== Data to examine ==
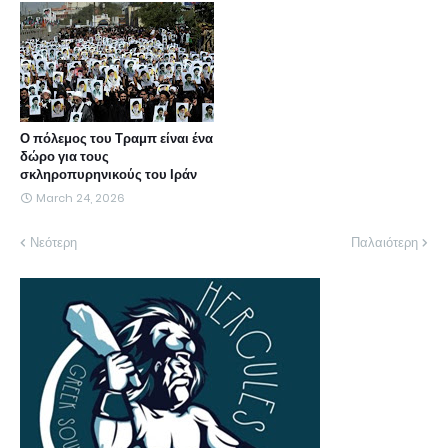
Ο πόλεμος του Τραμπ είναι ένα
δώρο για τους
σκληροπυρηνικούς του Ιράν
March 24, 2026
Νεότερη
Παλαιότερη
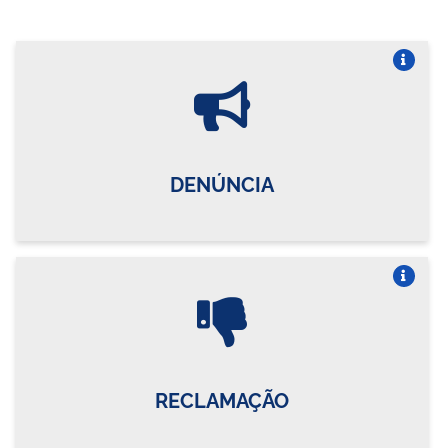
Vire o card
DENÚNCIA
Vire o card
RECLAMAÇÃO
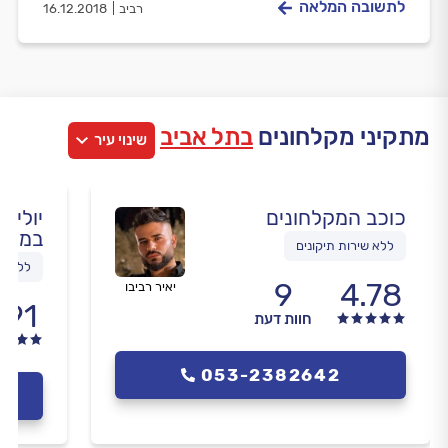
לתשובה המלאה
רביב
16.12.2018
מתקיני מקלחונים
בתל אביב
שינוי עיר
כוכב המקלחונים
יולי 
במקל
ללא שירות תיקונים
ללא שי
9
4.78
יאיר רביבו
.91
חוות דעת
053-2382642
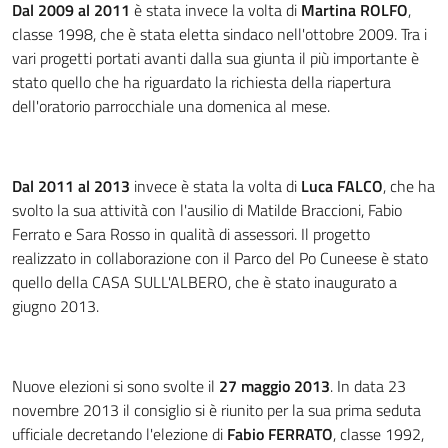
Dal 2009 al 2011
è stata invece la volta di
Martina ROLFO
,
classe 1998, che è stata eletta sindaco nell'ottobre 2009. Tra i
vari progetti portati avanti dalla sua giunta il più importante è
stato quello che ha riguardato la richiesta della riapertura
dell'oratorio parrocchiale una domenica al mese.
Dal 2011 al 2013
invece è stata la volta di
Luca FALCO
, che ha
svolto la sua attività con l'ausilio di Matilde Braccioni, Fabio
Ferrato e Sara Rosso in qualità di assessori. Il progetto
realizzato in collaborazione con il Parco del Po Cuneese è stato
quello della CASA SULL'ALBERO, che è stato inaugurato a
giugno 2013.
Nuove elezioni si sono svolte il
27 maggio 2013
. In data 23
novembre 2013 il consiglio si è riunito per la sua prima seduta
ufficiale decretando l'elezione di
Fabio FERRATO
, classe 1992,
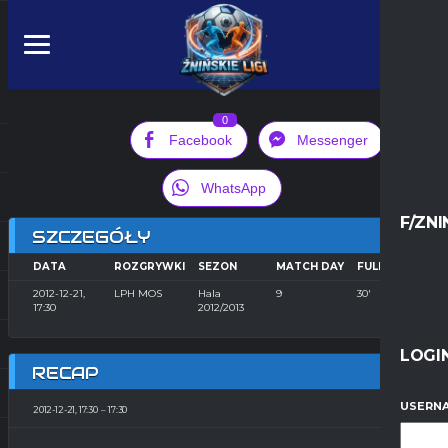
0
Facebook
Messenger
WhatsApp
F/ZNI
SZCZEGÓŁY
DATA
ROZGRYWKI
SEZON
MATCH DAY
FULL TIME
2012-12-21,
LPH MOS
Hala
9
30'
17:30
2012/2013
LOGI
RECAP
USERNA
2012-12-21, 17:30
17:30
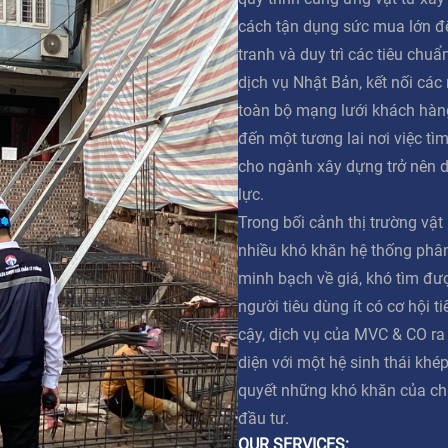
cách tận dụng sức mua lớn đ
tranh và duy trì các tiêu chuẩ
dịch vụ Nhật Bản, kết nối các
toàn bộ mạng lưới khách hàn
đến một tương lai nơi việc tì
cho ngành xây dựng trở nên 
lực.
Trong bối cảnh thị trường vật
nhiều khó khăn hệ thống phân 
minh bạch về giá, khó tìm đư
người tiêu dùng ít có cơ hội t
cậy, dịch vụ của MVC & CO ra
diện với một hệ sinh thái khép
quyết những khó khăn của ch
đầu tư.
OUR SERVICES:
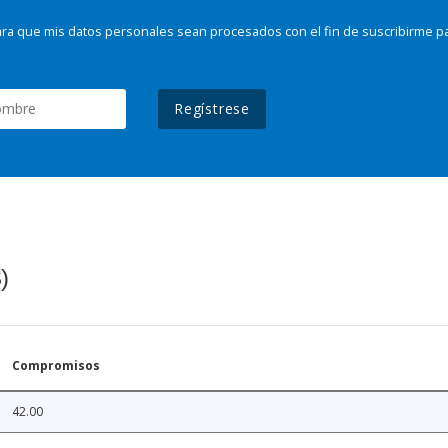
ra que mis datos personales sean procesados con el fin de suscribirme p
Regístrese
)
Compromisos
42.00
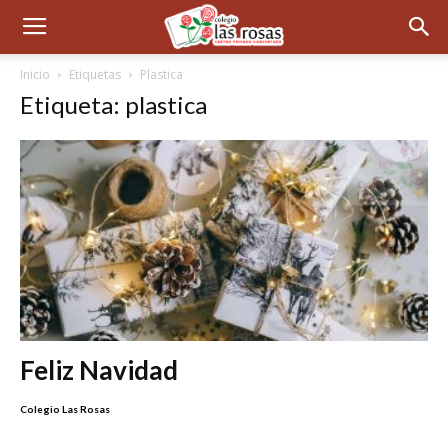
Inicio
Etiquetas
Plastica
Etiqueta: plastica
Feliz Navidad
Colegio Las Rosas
===
== Data to examine ==
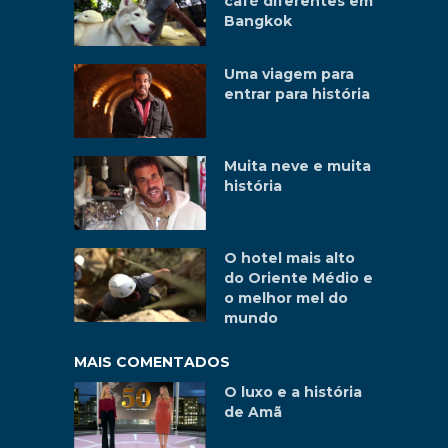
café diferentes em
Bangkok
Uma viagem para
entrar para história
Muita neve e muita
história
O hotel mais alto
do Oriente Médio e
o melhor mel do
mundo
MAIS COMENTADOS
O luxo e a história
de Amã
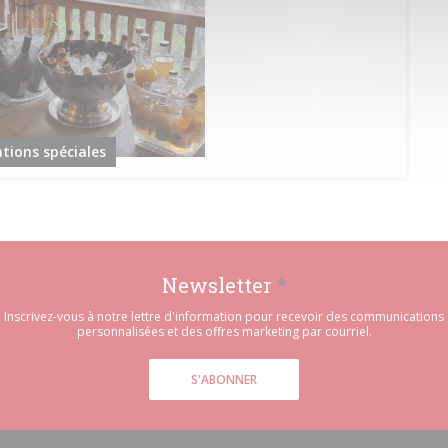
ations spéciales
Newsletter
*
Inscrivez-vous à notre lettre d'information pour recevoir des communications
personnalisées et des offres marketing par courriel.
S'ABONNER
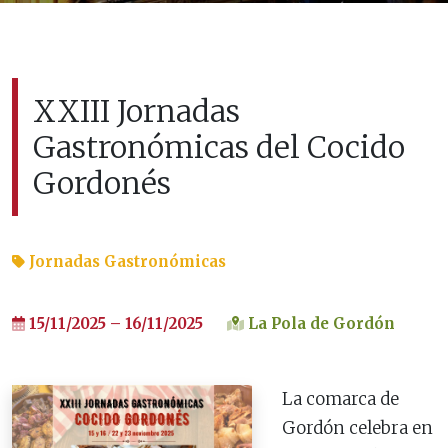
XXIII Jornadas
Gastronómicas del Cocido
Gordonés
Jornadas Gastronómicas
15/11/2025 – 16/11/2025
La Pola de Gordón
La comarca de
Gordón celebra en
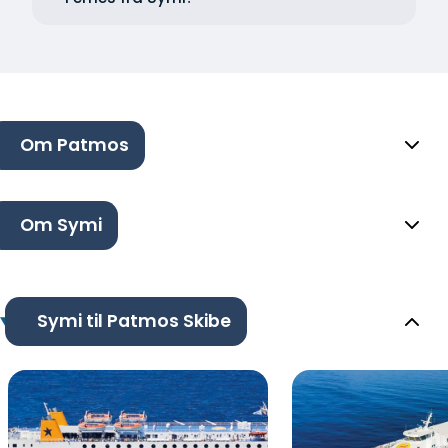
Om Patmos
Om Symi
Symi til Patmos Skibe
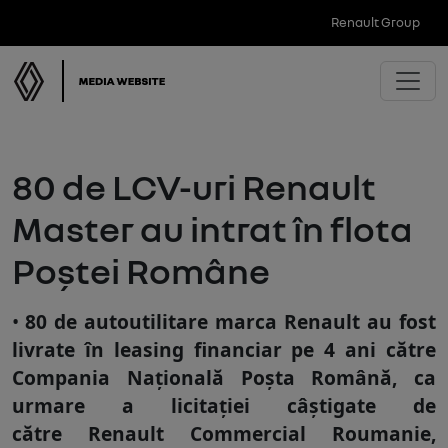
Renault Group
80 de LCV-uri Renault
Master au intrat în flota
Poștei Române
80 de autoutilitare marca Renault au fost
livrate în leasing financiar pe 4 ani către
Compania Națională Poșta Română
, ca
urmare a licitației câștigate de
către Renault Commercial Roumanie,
===
*Work instructions*:
Look through the entries above, and wherever a line holds the string "Renault", copy it.

*Response to this task*:
Renault Group
80 de LCV-uri Renault
80 de autoutilitare marca Renault au fost
către Renault Commercial Roumanie,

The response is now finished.